In 2012 I started my Diploma of Photoimaging and it was amazing. We worked with film and I used a dark room for the first time. There were studio set ups available and I finally learned how to navigate photoshop. We spent a lot of the days walking around and taking photographs for our assignments. I loved the first year.
The second year went a little haywire, I fell off the proverbial wagon and this resulted in me failing two classes. I’ll avoid explaining anything unnecessary because a whole lot of drama happened around that time that I don’t want to recount.
The first class I failed, at the time, I blamed my teacher. Simply because I was so sure that he never even looked at my assignment. We’d handed them in the term before and when I came back he told me I’d never given it to him. I told him that I had and I would look for it in their office, of course I found it. So back I went and this time he told me that I needed to redo it. For any of you who don’t know in TAFE they will mark your assignment and give it back for you to fix if it isn’t satisfactory. This assignment wasn’t marked and he couldn’t tell me what was wrong with it. I was so angry about all this that I just thought screw it and never handed it in. I realise now that it was a silly move on my part.
Mistake number two was in the last term while I wasn’t attending classes. I had two major assignments and because I left everything until the last possible minute I only had time to finish one assignment properly. I decided that I would sacrifice my business assignment. If I’d been attending I probably would have completed my course as I was meant to.
On top of this I felt immense pressure to capture the perfect image and the enjoyment I’d had before was fading away. Worry took its place and suddenly I was working on these images that compared to others felt mediocre to get a grade that never stood out. I’d gone from loving photography with everything I had to not wanting to even pick up a camera.

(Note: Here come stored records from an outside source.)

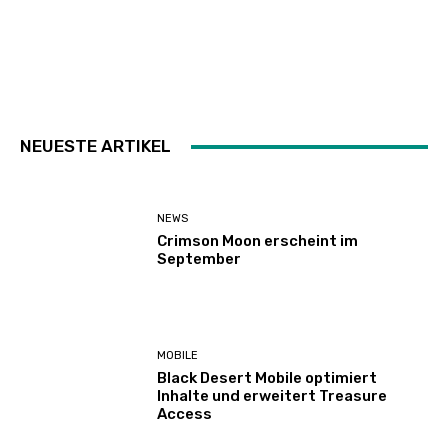
NEUESTE ARTIKEL
NEWS
Crimson Moon erscheint im
September
MOBILE
Black Desert Mobile optimiert
Inhalte und erweitert Treasure
Access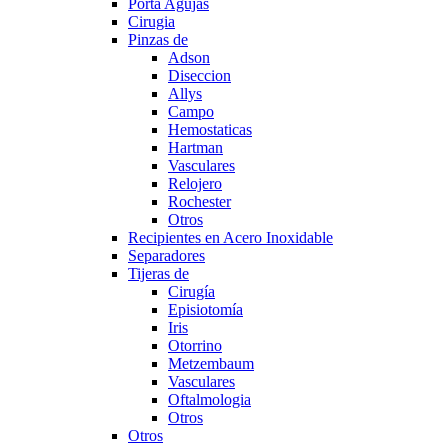
Porta Agujas
Cirugia
Pinzas de
Adson
Diseccion
Allys
Campo
Hemostaticas
Hartman
Vasculares
Relojero
Rochester
Otros
Recipientes en Acero Inoxidable
Separadores
Tijeras de
Cirugía
Episiotomía
Iris
Otorrino
Metzembaum
Vasculares
Oftalmologia
Otros
Otros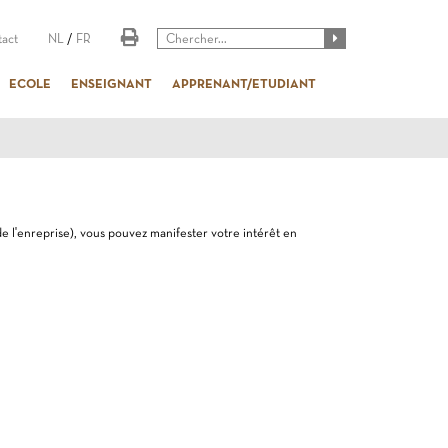
act
NL
/
FR
ECOLE
ENSEIGNANT
APPRENANT/ETUDIANT
de l'enreprise), vous pouvez manifester votre intérêt en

I won’t say that those two years were wasted, I still learned a lot and some of the experience was incredible. If I could do it all again though I would knuckle down, finish my course and not be so petty! (Although maybe not because who knows if I would have what I do now.)
Now it has been two to three years since my course finished and I’m only just starting to gradually pick up my DSLR more. I’m still not sure what my niche should be but as they say the worlds my oyster and the sky the limit, hopefully one day I’ll figure it all out.